I read the Daily Mail article on this (the Daily Mail is great for diet and weight articles – every article that is not about house prices is about diets!) and there was a lot of factual inaccuracy/bad science in the article:
The ‘box out’ in the article described statins as “drugs which work by lowering levels of bad LDL cholesterol which can lead to furring of the arteries”. Three bits of nonsense in here:
1) Statins work by blocking HMG CoA reductase. You don’t need to know what this is. You just need to know that cholesterol is synthesised (made) in the liver and there is a c. 14 step chemical process by which cholesterol is made. Statins block one of the earliest steps in this process, so they inhibit the liver from being able to do one of its jobs – to produce cholesterol. So statins don’t work by lowering levels of bad LDL – they work by impairing the liver’s abilty to make cholesterol. This is an important difference. Not least because, downstream in this chemical process, the blocking of HMG CoA also means that Coenzyme Q10 synthesis is also blocked. Google this little darling and you will discover that it has been called the ‘spark plug’ of the human body. It plays a key role in energy and wellbeing and statins block this too. Bit of a bummer!

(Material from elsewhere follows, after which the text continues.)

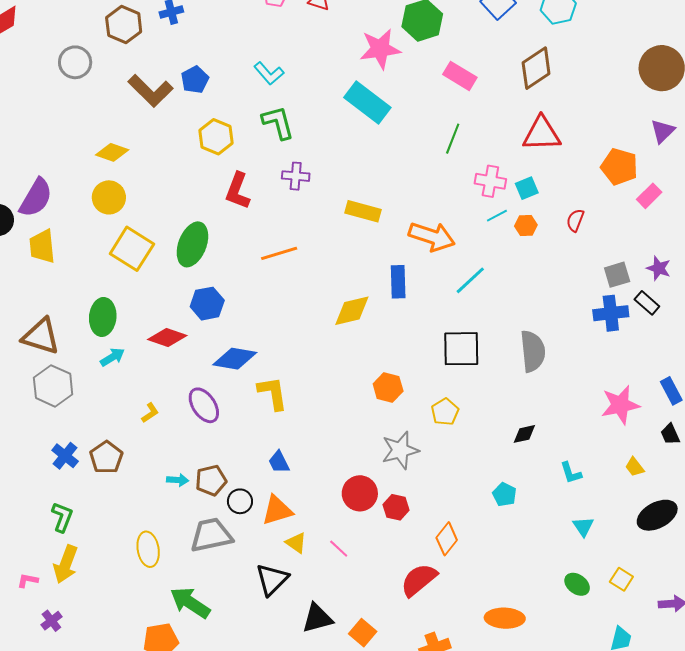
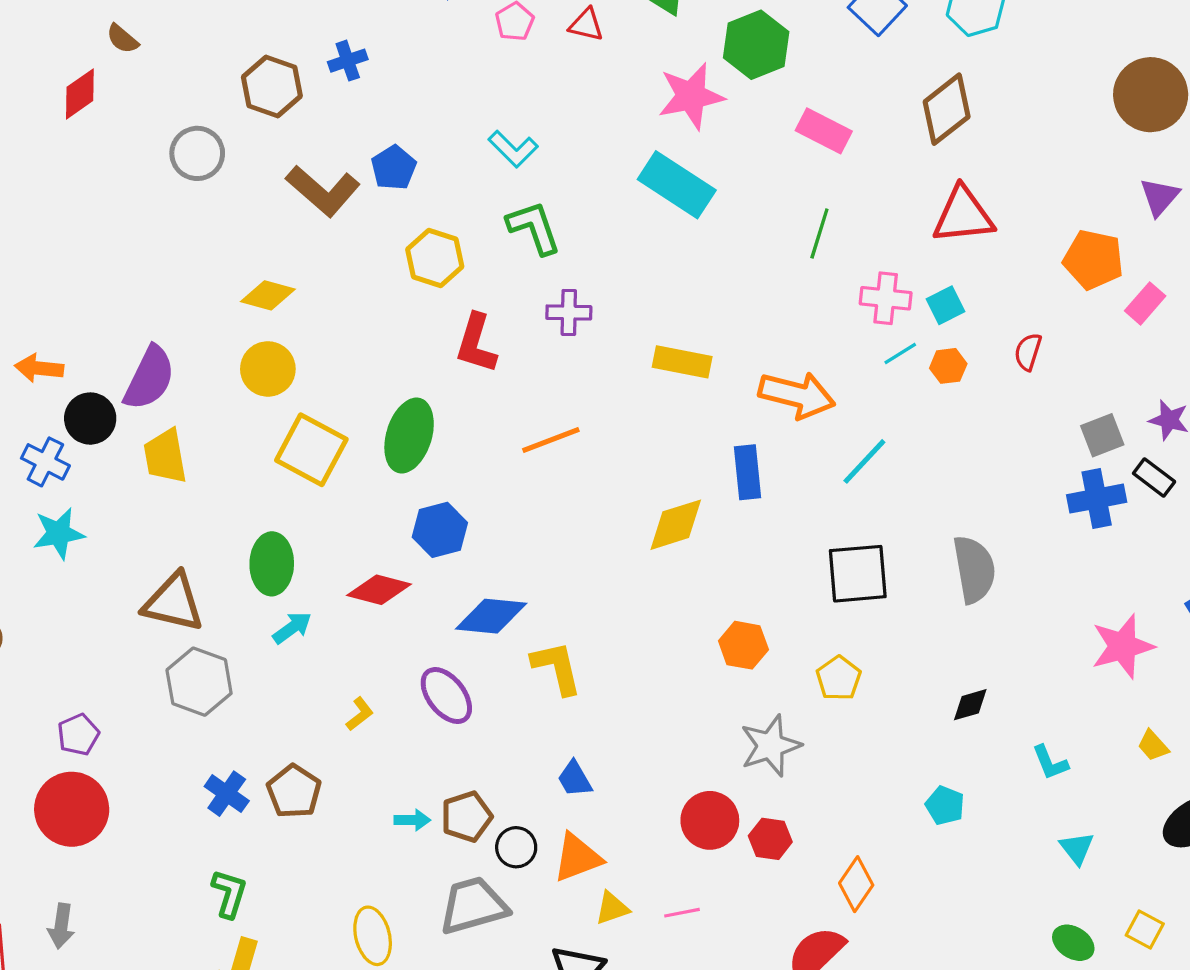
yellow triangle: (296, 543) -> (612, 908), turned -50
pink line: (339, 549) -> (682, 913), turned -50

2) The second error is that LDL is not bad cholesterol. It is not even cholesterol! LDL stands for Low Density Lipoprotein. It is a carrier of cholesterol. Think of LDL as a taxi and cholesterol as people and therefore this is like saying that a taxi is people. It’s not – a taxi is a carrier of people! The cholesterol in LDLs would more accurately be called ‘fresh’ cholesterol – as it is the cholesterol that goes from the liver round the body to do its vital work. HDL, if you’re interested, would more accurately be called the carrier of (taxi for) ‘recycled’ cholesterol. The good and bad descriptions come from bad scientists and bad science. Please ask someone what LDL does that is so bad – and – even more funny – what HDL does that is so good! It’s just cholesterol in both taxis – one more densely packed than the other.
3) There may be a bit of truth in the furring of the arteries bit, but not how is implied here. The FSA type advert (and the latest Change for Life snack advert), which suggest that fat clogs up our arteries is grossly irresponsible. If fat blocked any part of our circulatory system, common sense says that our veins would be blocked first. Yet they never block – never! This therefore means that the walls of the arteries can suffer damage in a way that vein walls don’t and/or can’t. There are many theories about how arterial walls can suffer damage (stress, drugs, sugar, other modern substances that we put in our body that our bodies are not used to, smoking etc) and then the idea is that ‘scabs’ form over the damage and fatty acids and lipoproteins can get caught on these scabs. This is a great explanation for why LDLs can be found at the scene of the crime, but without having caused plaques in any way. (There is another theory about very small LDL particles, which is very interesting and also very plausible.)
The final crime about this whole story is that the leaflets were due to go out in these drug packets in Feb of last year (2008) and they have been delayed until Nov 2009. I wonder who could have delayed them!? Surely not the companies making loads of money from them?!